Transcribed page contents:
= Beginning of Section =

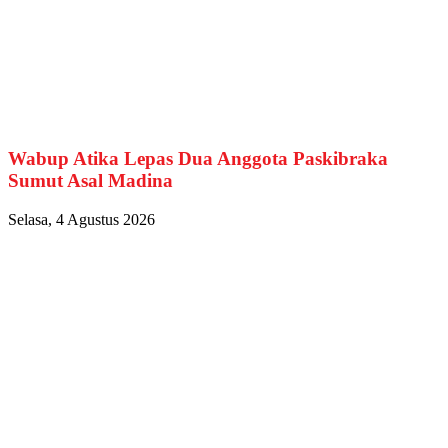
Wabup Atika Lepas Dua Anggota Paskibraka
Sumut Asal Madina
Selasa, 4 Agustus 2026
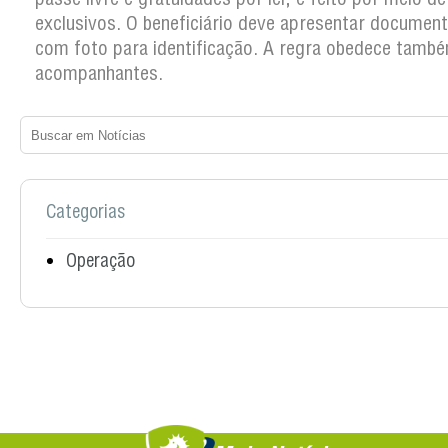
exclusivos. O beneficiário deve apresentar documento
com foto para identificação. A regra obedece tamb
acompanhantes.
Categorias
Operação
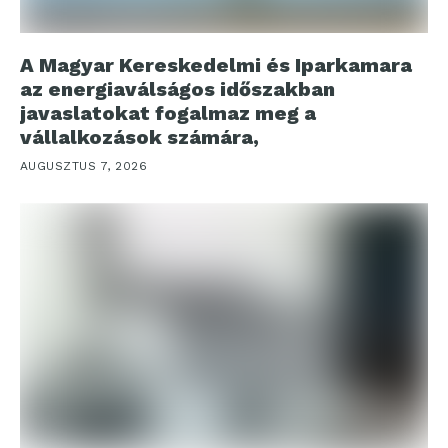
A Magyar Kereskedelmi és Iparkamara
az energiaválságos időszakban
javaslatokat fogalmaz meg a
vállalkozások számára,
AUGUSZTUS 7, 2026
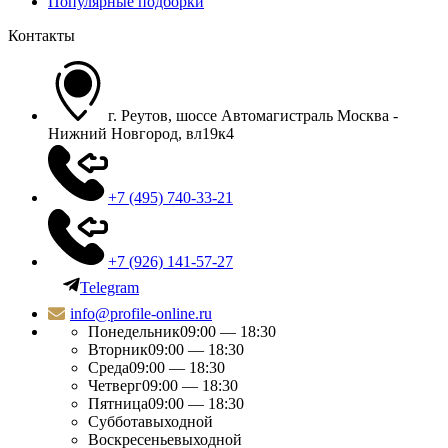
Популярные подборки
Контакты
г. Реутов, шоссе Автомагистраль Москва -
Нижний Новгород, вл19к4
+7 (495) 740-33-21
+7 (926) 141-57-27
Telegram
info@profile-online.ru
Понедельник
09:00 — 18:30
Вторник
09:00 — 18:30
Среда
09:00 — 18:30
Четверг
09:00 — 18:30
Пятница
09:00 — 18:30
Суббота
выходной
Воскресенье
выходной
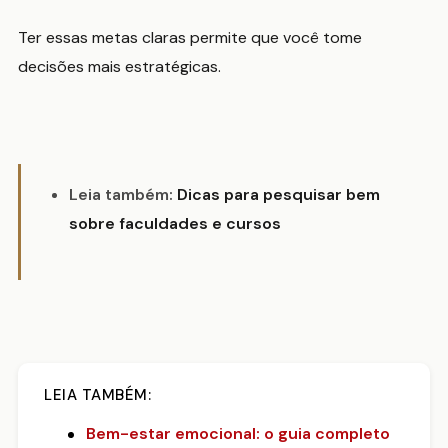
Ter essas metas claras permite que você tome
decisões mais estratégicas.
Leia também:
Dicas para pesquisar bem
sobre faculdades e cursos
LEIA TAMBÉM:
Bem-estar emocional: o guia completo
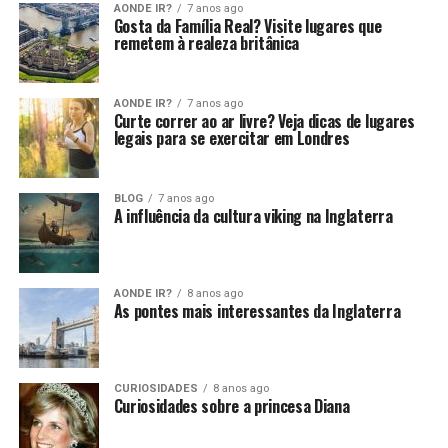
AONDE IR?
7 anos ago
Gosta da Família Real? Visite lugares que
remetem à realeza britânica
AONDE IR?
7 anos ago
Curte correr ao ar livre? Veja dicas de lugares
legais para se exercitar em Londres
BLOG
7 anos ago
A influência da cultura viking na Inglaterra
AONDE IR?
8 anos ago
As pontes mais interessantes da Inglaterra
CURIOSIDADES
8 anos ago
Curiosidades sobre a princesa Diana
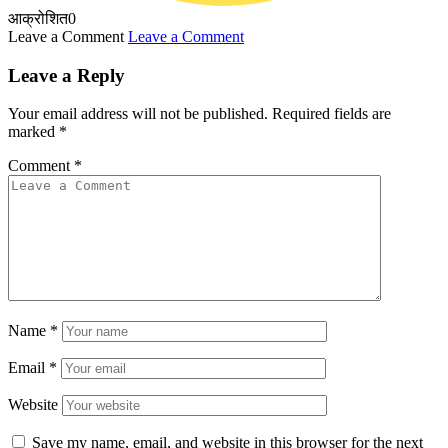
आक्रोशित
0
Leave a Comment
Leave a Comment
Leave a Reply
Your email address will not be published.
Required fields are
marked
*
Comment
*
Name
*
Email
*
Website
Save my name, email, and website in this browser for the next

= End of Section =
= Beginning of Section =

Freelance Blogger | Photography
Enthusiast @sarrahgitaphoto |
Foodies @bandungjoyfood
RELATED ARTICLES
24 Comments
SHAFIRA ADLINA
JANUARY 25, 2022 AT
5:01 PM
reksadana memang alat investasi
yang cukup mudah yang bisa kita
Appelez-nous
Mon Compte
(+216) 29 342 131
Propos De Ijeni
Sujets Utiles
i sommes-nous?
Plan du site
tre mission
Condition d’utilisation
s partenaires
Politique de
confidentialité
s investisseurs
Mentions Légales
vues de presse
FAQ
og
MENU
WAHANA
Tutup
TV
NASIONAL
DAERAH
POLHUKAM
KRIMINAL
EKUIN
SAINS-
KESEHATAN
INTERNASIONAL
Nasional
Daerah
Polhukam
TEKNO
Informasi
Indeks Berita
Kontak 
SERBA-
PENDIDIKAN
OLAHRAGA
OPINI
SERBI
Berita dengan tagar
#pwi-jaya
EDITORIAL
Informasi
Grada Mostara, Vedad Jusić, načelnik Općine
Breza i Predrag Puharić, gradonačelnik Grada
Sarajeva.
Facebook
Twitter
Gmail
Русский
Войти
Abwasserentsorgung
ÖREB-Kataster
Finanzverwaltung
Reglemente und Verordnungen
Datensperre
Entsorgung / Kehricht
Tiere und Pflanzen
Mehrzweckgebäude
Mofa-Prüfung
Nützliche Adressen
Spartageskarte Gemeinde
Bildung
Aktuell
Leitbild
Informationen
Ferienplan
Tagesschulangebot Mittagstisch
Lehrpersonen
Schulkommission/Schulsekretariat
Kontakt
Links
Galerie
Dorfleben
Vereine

= End of Section =

Your task: Return the lines above from the one with "Wabup Atika Lepas Dua Anggota Paskibraka" through the one with "remetem à realeza britânica", verbatim and nothing else. Omit every picture.

Task output:
Wabup Atika Lepas Dua Anggota Paskibraka
Sumut Asal Madina
Selasa, 4 Agustus 2026
exclusivos. O beneficiário deve apresentar documento
com foto para identificação. A regra obedece tamb
acompanhantes.
Categorias
Operação
A Magyar Kereskedelmi és Iparkamara
az energiaválságos időszakban
javaslatokat fogalmaz meg a
vállalkozások számára,
AUGUSZTUS 7, 2026
Популярные подборки
Контакты
г. Реутов, шоссе Автомагистраль Москва -
Нижний Новгород, вл19к4
+7 (495) 740-33-21
+7 (926) 141-57-27
Telegram
info@profile-online.ru
Понедельник
09:00 — 18:30
Вторник
09:00 — 18:30
Среда
09:00 — 18:30
Четверг
09:00 — 18:30
Пятница
09:00 — 18:30
Суббота
выходной
Воскресенье
выходной
Ter essas metas claras permite que você tome
decisões mais estratégicas.
Leia também:
Dicas para pesquisar bem
sobre faculdades e cursos
LEIA TAMBÉM:
Bem-estar emocional: o guia completo
AONDE IR?
7 anos ago
Gosta da Família Real? Visite lugares que
remetem à realeza britânica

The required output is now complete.